Transcribed page contents:
• • •
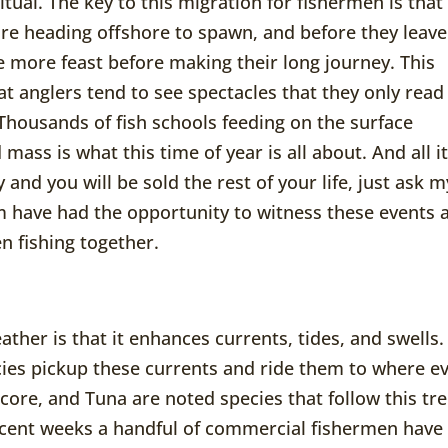
itual. The key to this migration for fishermen is that
fore heading offshore to spawn, and before they leave
 more feast before making their long journey. This
hat anglers tend to see spectacles that they only read
Thousands of fish schools feeding on the surface
 mass is what this time of year is all about. And all i
 and you will be sold the rest of your life, just ask m
 have had the opportunity to witness these events 
en fishing together.
ther is that it enhances currents, tides, and swells.
ies pickup these currents and ride them to where e
acore, and Tuna are noted species that follow this tr
ecent weeks a handful of commercial fishermen have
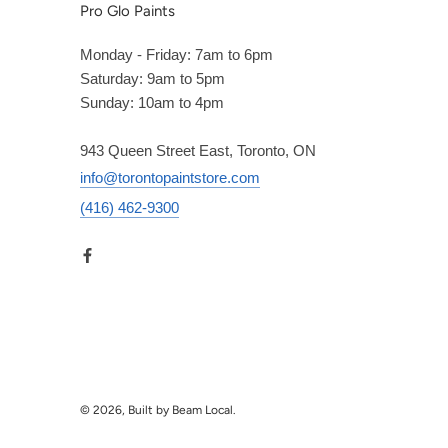
Pro Glo Paints
Monday - Friday: 7am to 6pm
Saturday: 9am to 5pm
Sunday: 10am to 4pm
943 Queen Street East, Toronto, ON
info@torontopaintstore.com
(416) 462-9300
© 2026, Built by Beam Local.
• • •
## EXERCISE AIM
A word-for-word transcript of the entries above is needed, with pictures removed.

## SOLUTION TO THIS EXERCISE
itual. The key to this migration for fishermen is that
fore heading offshore to spawn, and before they leave
 more feast before making their long journey. This
hat anglers tend to see spectacles that they only read
Thousands of fish schools feeding on the surface
 mass is what this time of year is all about. And all i
 and you will be sold the rest of your life, just ask m
 have had the opportunity to witness these events 
en fishing together.
ther is that it enhances currents, tides, and swells.
ies pickup these currents and ride them to where e
acore, and Tuna are noted species that follow this tr
ecent weeks a handful of commercial fishermen have
Pro Glo Paints
Monday - Friday: 7am to 6pm
Saturday: 9am to 5pm
Sunday: 10am to 4pm
943 Queen Street East, Toronto, ON
info@torontopaintstore.com
(416) 462-9300
© 2026, Built by Beam Local.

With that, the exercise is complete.